- Born: Anthony John Lawrence 12 August 1912 Wimbledon, England
- Died: 24 September 2013 (aged 101) Hong Kong
- Occupation: Journalist
- Notable credit: Chief News Correspondent for BBC News
- Title: OBE
- Spouses: Sylvia; Irmgard Noll;
- Children: 1

= Anthony Lawrence (journalist) =

British journalist (1912–2013)

Anthony John Lawrence, OBE (12 August 1912 – 24 September 2013) was a British journalist. His most high-profile role was that of chief Far East correspondent for BBC Radio during the Vietnam War. He died in Hong Kong on 24 September 2013.

==Early life==
Lawrence was born in Wimbledon, London, the fourth of five children. Lawrence described his primary school as being "in a rough neighbourhood" where the headmaster periodically had to make appeals for shoes to give some of the poorer pupils, who would otherwise come to school barefoot. He later attended King's College School. Lawrence believed journalism was in his blood, with an uncle and his grandfather both having worked in newspapers, and following on secondary school he worked for a variety of London weeklies.

He served in World War II in the British Army, in the Royal Artillery in Europe, where he achieved the rank of captain. He was later assigned to the British Forces' Information Control Unit in Germany.

==Journalism career==
Lawrence claimed to have been inspired to enter journalism by his "wicked uncle" Arthur Lawrence, a successful journalist, editor and author, and Diplomatic Correspondent of the Daily Mail. Lawrence began his career in journalism with local newspapers before the interruption of World War II. In Germany at the end of the war in 1945, his career was renewed first when he was involved in the launch of Die Zeit, and later when he joined the BBC World Service in London in 1945. He was posted to Singapore as the BBC Radio Far East correspondent in 1956, and was then transferred to Hong Kong in 1958. The Radio Times referred to him as "a BBC man of the old school: courtly, cultured, gentle, polite.”

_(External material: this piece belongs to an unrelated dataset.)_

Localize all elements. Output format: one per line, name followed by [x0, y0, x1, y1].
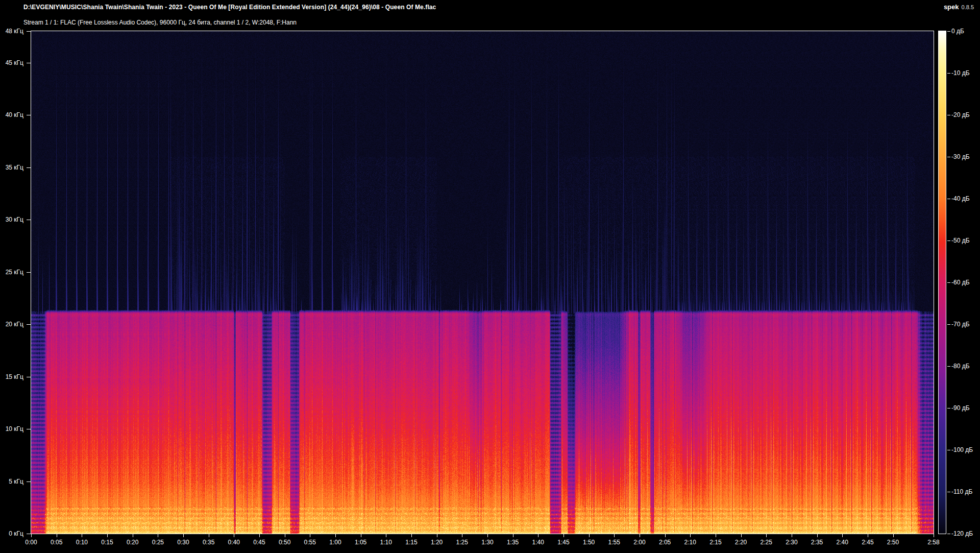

During his period with the BBC, Lawrence was involved with two documentaries, "Born Chinese" and "From Our Correspondent". He remained with the service until 1973, and continued after this with the occasional contribution, including BBC World Service live coverage of the ceremony of Hong Kong's transition from British to Chinese rule in 1997. He was interviewed in 1972 on the BBC radio programme Desert Island Discs by Roy Plomley. Toward the end of his news career he wrote his first book, Foreign Correspondent.

==Family life==
Lawrence lost his first wife, Sylvia, who was expecting their first child, while she was in a hostel for expectant mothers. This was during the Second World War, and the building received a direct hit in an air raid; she had ironically gone there for fear of the raids.

Lawrence married a German woman, Irmgard Noll, in 1946, and frequently referred in interviews to the importance of his second wife's support and assistance during his career in the Far East. His son Alex, aged 8 at the time of his move to Singapore, was "bribed" to accept the transition with the offer of a pet monkey. On their move to Hong Kong, Alex had to be sent to boarding school in England. Lawrence outlived both his wife Irmgard (who died in 2001) and son Alex.

==Retirement==
Lawrence retired to Hong Kong, and continued to be active, including authorship of several more books. His activities included a period as President of the Foreign Correspondents' Club, and involvement as a volunteer with the International Social Service[], where he became chairman in 1988, and which has a refuge named after him. Lawrence was active in support for education programmes for Vietnamese refugee children detained in Hong Kong, and also urged the authorities to action in reuniting immigrant families from Mainland China.

Lawrence was awarded an OBE in the 2013 New Year Honours List for services to the community in Hong Kong. He turned 100 in August 2012.

==Works==
- Foreign Correspondent, autobiography published by George Allen & Unwin, 1972, ISBN 0-04-915022-7
- "China: in Farbe”, Sudwest, 1980, ISBN 3-517-00731-5
- ”The Love of China”, Crown, 1980, ISBN 0-517-28796-X
- China: the long march, published by Knapp, 1986, ISBN 0-7924-4141-9 (with Brian Brake)
- ”The Fragrant Chinese”, published by The Chinese University Press, 1993, ISBN 962-201-572-7.